Take AWS EKS/S3 as an example, the following values will help associate the service account used by RisingWave pods with an IAM. Therefore, the RisingWave pods will be granted with the privileges the IAM has.

serviceAccount:
  create: true
  annotations:
    eks.amazonaws.com/role-arn: arn:aws:iam::111122223333:role/my-role

stateStore:
  s3:
    enabled: true
    authentication:
      # Set useServiceAccount to true to allow empty accessKey/secretAccessKey.
      useServiceAccount: true

Other cloud vendors provide the similar solutions:

The configurations are similar for GCS and Azure Blob. Almost all the state backends except MinIO, Local FS and HDFS has the option authentication.useServiceAccount to allow empty credentials in values.

Expose RisingWave Service with LoadBalancer

Note

The port to access RisingWave is the svc port, which has a default value of 4567. The protocol to communicate is the PostgreSQL frontend/backend protocol and it's binary based. Therefore, L7 HTTP(S) based load balancing like Ingress and Gateway won't work. L4 load balancing such as LoadBalancer Service or Istio TCP route can work.

By default, the Service to access RisingWave is in a type of ClusterIP, and it allows inter-cluster access only.

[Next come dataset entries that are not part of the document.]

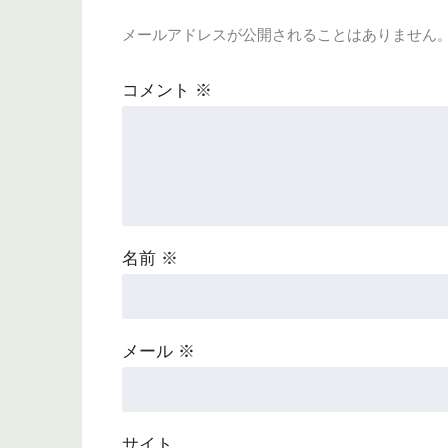
メールアドレスが公開されることはありません
コメント
※
名前
※
メール
※
サイト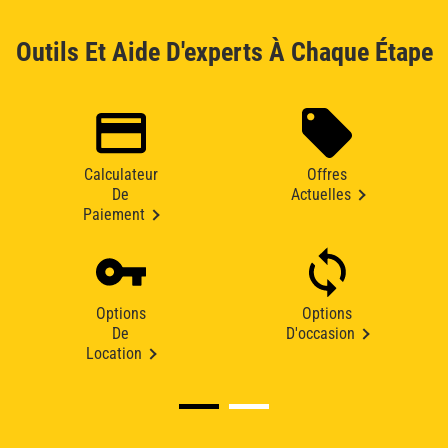
Outils Et Aide D'experts À Chaque Étape
Calculateur
Offres
De
Actuelles
Paiement
Options
Options
De
D'occasion
Location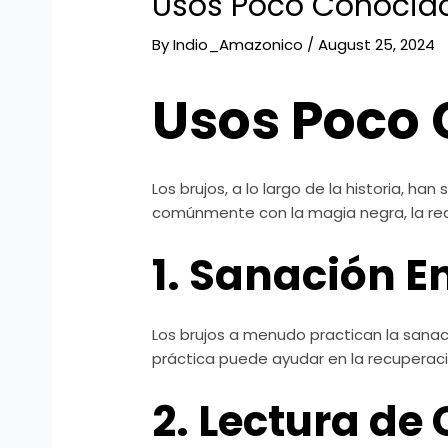
Usos Poco Conocido
By
Indio_Amazonico
/
August 25, 2024
Usos Poco 
Los brujos, a lo largo de la historia, h
comúnmente con la magia negra, la rea
1. Sanación E
Los brujos a menudo practican la sanaci
práctica puede ayudar en la recuperac
2. Lectura de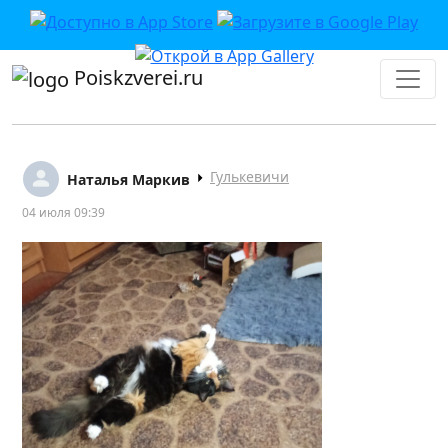
Poiskzverei.ru
Гулькевичи
Наталья Маркив
04 июля 09:39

To expose the service into a public or internal-cloud access, one can change the service type to LoadBalancer.

service:
  type: LoadBalancer

The cloud control plane in Kubernetes cluster will help provision a load balancer for the Service to make it accessible from public network. However, it is possible to contain it within the cloud if the vendor supports. For example,

service:
  type: LoadBalancer
  annotations:
    service.beta.kubernetes.io/azure-load-balancer-internal: "true"

this will help create an internal load balancer in Azure, and it is supported in AKS.

For other cloud vendors, please check their documentation to see if there are similar features.

Secure RisingWave Access with TLS/SSL

Helm chart for RisingWave supports enabling TLS/SSL to secure the PSQL access. However, note that it is not enabled by default. To enable it, please create a Kubernetes secret with TLS/SSL certificate and private key. For example, create a Secret from local certificate files with

# Command template
#   kubectl create secret tls <secret-name> --cert=</path/to/cert-file> --key=</path/to/key-file>
kubectl create secret tls tls-secret --cert=tls.crt --key=tls.key

Tip

Generate a self-signed local certificate for test purpose with:

openssl req -x509 -sha256 -nodes -newkey rsa:2048 -days 365 -keyout tls.key -out tls.crt

After that, enable the TLS/SSL configuration with the following values:

tls:
  existingSecretName: tls-secret

Once deployed, you can verify the TLS/SSL setup with the sslmode=verify-full option. For example:

psql -p 4567 -d dev -U root --set=sslmode=verify-full

Enable Monitoring (PodMonitor)

Prerequisites:

Apply the following values override to enable the metrics collection,

monitor:
  podMonitor:
    enabled: true

It's also possible to customize the scrape task details, like the scrape interval and timeout. Check the monitor.podMonitor section in the values for details.

Configuration for RisingWave Operator

Customize Manager Pod

Customizing the pod by setting the values under manager section, for example,

manager:
  nodeSelector:
    kubernetes.io/zone: us-east-1

  affinity: { }

  tolerations: [ ]

  resources:
    limits:
      cpu: 1
      memory: 512Mi

Most of the pod settings are exposed under this section. Please check the chart values for details.

Enable kube-rbac-proxy for Metrics

By default, the kube-rbac-proxy isn't enabled. If you would like to enable it to secure the metrics, you could override the following values.

proxy:
  enabled: true
  image: quay.io/brancz/kube-rbac-proxy:v0.14.2
  imagePullPolicy: IfNotPresent

It's also possible to customize the image used.

Enable Monitoring (PodMonitor)

Prerequisites:

Apply the following values override to enable the metrics collection,

monitor:
  podMonitor:
    enabled: true

It's also possible to customize the scrape task details, like the scrape interval and timeout. Check the monitor.podMonitor section in the chart values for details.